Voorts heeft verdachte gedurende een langdurige periode de concurrentie bij aanbestedingen in de bouwsector vervalst en het belang van de samenleving bij een gezond economisch ondernemingsklimaat geschaad.
Dat anderen, zoals verdachte heeft gesteld, eveneens laakbaar zouden hebben gehandeld, doet niet af aan de eigen verantwoordelijkheid van verdachte.
Het hof is van oordeel dat de door de rechtbank opgelegde en door de advocaat-generaal gevorderde straf onvoldoende recht doet aan de ernst van de bewezen verklaarde feiten. Het hof is van oordeel dat, naast een voorwaardelijke gevangenisstraf van na te melden duur, een werkstraf voor de maximale duur passend en geboden is. Ten slotte zal een aanzienlijke geldboete tot na te melden hoogte worden opgelegd. Het hof heeft bij de strafoplegging rekening gehouden met de omstandigheid dat verdachte inmiddels disciplinair is ontslagen, alsmede met de huidige inkomsten en het vermogen van verdachte.
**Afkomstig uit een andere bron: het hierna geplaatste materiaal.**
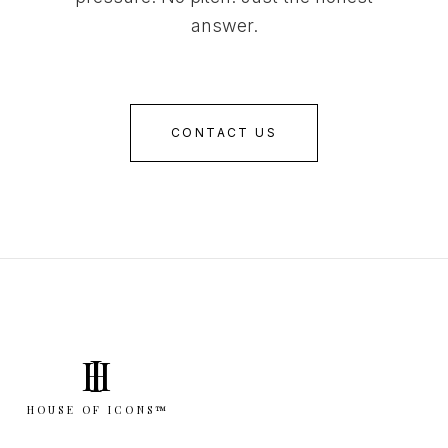
answer.
CONTACT US
I
H
HOUSE OF ICONS™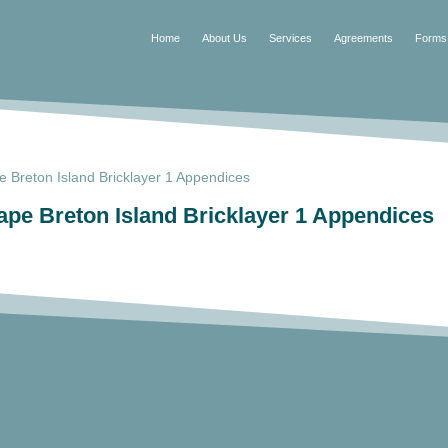
Home
About Us
Services
Agreements
Forms
Breton Island Bricklayer 1 Appendices
e Breton Island Bricklayer 1 Appendices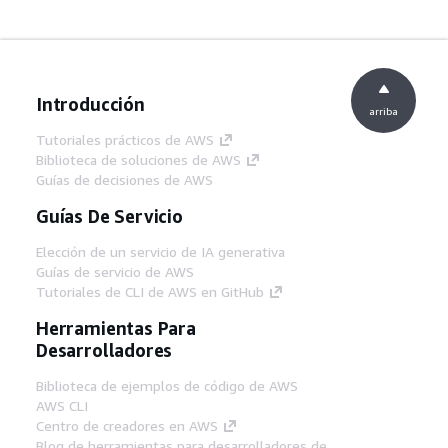
Introducción
arriba
Tutoriales prácticos de AWS
Biblioteca de soluciones de AWS
Guías de decisiones de AWS
Guías De Servicio
Elección de un servicio de IA generativa
Guías de servicio de AWS
Tutoriales de CLI de AWS en GitHub
Herramientas Para
Desarrolladores
Biblioteca de ejemplos de código de AWS
AWS CLI
Centro de creadores en AWS
Blog de herramientas para desarrolladores de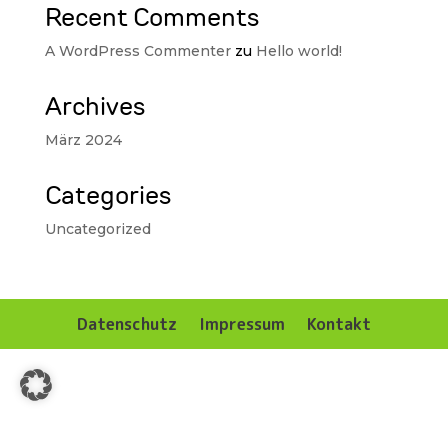
Recent Comments
A WordPress Commenter
zu
Hello world!
Archives
März 2024
Categories
Uncategorized
Datenschutz
Impressum
Kontakt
Toepasselijke wettelijke voorschriften
Het hof heeft gelet op de artikelen 14a, 14b, 14c, 22c, 22d, 23, 24, 24c, 47, 57, 225, 326 en 363 van het Wetboek van Strafrecht.
Vernietigt het vonnis, waarvan beroep, en doet opnieuw recht:
Verklaart zoals hiervoor overwogen bewezen, dat verdachte het onder 1, 2 en 3 tenlastegelegde heeft begaan.
Verklaart niet bewezen hetgeen verdachte meer of anders is tenlastegelegd dan hierboven is bewezenverklaard en spreekt verdachte daarvan vrij.
Verklaart het bewezenverklaarde strafbaar, kwalificeert dit als hiervoor vermeld en verklaart verdachte strafbaar.
Veroordeelt verdachte tot een gevangenisstraf voor de duur van 1 (één) jaar.
Beveelt, dat de gevangenisstraf niet zal worden ten uitvoergelegd, tenzij de rechter later anders mocht gelasten, op grond dat verdachte zich vóór het einde van een proeftijd van 2 (twee) jaren aan een strafbaar feit heeft schuldig gemaakt.
Veroordeelt verdachte tot een taakstraf bestaande uit een werkstraf voor de duur van 240 (tweehonderdveertig) uren, indien niet naar behoren verricht te vervangen door 120 (honderdtwintig) dagen hechtenis.
Bepaalt, dat bij de uitvoering van de taakstraf 6 (zes) uren in mindering worden gebracht wegens de tijd door verdachte in verzekering doorgebracht, te weten totaal 3 (drie) dagen.
Veroordeelt verdachte tot een geldboete van € 25.000,00 (vijfentwintigduizend euro), bij gebreke van betaling en verhaal te vervangen door 240 (tweehonderdveertig) dagen hechtenis.
Aldus gewezen door
mr H.W. Koksma, voorzitter,
mr C.M. Hilverda en mr F.J.H. Rutgers van der Loeff, raadsheren,
in tegenwoordigheid van mr N.M.H. van Ek, griffier,
en op 26 januari 2006 ter openbare terechtzitting uitgesproken.